Solving a Python Interview Question in Ruby
A few months ago, I came across a tweet posing a technical interview question for a data science position using Python:
Let's set aside for a moment whether this style of interviewing is useful in identifying good software developers. Plenty has been written about the problems with technical interviews so I don't want to get too much into that. Suffice to say when I'm faced with this type of question in a technical interview, this is my reaction:
Why? Because being asked to solve something like this on the spot with someone timing you and waiting for a result is unnatural. In nearly 20 years of working as a software developer, its never been the case that as part of a conversation with a manager, product owner, colleagues etc. that anyone expected a piece of code to be written immediately on the spot during that conversation while they watched me code.

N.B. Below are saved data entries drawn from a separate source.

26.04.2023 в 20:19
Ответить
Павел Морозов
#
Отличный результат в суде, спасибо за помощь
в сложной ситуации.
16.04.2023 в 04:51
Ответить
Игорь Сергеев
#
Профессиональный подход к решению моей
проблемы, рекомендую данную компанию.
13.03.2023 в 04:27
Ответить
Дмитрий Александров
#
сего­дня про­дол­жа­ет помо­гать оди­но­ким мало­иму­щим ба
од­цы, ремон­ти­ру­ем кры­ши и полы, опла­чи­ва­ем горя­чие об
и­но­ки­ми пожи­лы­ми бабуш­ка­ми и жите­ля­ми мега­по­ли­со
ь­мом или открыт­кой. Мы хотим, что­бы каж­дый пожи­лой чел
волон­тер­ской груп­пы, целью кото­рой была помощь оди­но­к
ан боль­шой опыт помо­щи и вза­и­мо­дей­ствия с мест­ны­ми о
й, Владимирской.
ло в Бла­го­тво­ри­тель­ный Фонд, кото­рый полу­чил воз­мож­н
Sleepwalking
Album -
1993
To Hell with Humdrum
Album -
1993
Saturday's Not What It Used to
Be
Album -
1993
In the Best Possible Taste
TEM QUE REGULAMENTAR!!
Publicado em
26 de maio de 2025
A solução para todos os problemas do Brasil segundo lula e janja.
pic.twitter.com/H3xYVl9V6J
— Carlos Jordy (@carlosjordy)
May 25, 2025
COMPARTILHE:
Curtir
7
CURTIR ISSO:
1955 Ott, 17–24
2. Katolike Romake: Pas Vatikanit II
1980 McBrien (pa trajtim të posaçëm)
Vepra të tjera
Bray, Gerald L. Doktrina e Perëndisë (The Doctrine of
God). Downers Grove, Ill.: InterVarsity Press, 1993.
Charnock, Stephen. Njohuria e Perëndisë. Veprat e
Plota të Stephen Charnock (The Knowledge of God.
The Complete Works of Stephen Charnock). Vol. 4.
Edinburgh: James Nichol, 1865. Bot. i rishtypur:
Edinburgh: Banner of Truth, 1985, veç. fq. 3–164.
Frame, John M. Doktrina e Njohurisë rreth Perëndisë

Typically, the actual coding work is done when developer goes back to their desk (or comfort of their home office), does a little research if needed on various language APIs, tries out a few things in a REPL, then gradually comes up with a solution, and hopefully some tests. Even better if there's also some documentation produced and later, a demo to the team on how the new feature works.
But regardless of my thoughts on technical interviews, found myself curious about solving this, although not in Python. It's been quite a few years since I worked in that language and have since pivoted to Ruby/Rails. So thought it would be interesting to break down this problem in Ruby and solve it TDD style with RSpec.
Caveats
Ruby is not the go-to language for data science, and my experience is primarily with web development, not data science, so this is just an exercise to get some practice with Ruby.
Analysis
At first glance the problem seems relatively straightforward, given an input string such as 'aaaabbbcca'
, return a data structure containing a key for each letter, and the value being the count of how many times the letter appears in the string. But looking more closely, that's not what's being asked. Notice the last letter a
in the input string appears separate from the first 4 a
s in the beginning of the string. Then the expected output has two entries for the letter a
. The first entry has a count of 4, and the last entry has a count of 1. So the question is actually asking to identify counts of repeating sequences of letters. This problem is known as Run-length encoding.

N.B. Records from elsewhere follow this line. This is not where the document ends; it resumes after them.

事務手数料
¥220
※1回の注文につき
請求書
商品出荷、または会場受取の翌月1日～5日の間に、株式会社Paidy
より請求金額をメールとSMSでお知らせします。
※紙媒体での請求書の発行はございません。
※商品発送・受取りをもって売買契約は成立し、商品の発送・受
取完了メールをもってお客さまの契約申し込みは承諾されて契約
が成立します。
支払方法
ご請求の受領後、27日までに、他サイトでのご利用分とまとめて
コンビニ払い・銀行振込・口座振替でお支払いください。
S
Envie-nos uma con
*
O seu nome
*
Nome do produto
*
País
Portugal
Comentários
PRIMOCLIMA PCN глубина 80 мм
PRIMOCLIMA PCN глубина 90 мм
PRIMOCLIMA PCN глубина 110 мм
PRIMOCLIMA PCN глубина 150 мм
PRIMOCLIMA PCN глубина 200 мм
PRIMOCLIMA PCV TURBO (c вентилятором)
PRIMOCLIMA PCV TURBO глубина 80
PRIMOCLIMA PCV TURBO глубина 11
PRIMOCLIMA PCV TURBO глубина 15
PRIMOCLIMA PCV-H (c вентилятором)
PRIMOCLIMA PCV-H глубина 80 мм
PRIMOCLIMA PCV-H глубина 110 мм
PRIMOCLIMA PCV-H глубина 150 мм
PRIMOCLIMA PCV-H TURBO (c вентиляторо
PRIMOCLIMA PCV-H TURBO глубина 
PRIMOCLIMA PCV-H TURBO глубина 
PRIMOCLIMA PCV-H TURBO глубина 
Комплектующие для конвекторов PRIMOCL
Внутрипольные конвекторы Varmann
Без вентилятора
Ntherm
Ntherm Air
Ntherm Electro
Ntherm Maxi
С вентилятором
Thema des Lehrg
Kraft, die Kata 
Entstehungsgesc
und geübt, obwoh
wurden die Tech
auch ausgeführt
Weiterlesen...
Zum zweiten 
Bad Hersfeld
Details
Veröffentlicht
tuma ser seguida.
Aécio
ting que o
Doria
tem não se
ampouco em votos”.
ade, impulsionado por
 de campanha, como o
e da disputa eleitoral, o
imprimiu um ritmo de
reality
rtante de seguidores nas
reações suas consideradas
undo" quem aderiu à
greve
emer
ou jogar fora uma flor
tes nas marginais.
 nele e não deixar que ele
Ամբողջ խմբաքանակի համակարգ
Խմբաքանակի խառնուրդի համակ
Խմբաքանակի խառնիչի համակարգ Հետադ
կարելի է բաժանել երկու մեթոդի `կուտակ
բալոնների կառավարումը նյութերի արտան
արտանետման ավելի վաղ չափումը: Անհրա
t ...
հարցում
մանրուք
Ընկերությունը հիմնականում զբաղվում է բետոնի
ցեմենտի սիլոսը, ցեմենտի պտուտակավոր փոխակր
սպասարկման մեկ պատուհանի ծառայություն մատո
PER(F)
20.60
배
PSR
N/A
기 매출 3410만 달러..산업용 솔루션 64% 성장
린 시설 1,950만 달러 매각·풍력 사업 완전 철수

What this means is that as each letter in the string is being processed, we need to "remember" what the previous letter we just processed was. This is because the decision whether to increment a given letter counter or start a new counter will depend on whether the previous letter was the same as the current one (in which case, increment counter) or different than the current one (in which case, start a new counter).
A general technique for this is before entering the loop, grab the first letter of the input string and store it in a variable. Then loop over the remaining letters in the string. At each iteration in the loop, compare current letter to previous, process it accordingly, then update the "previous letter" to the current letter in the loop. This way when the next loop iteration runs, it will have access to the letter that was processed in the previous iteration.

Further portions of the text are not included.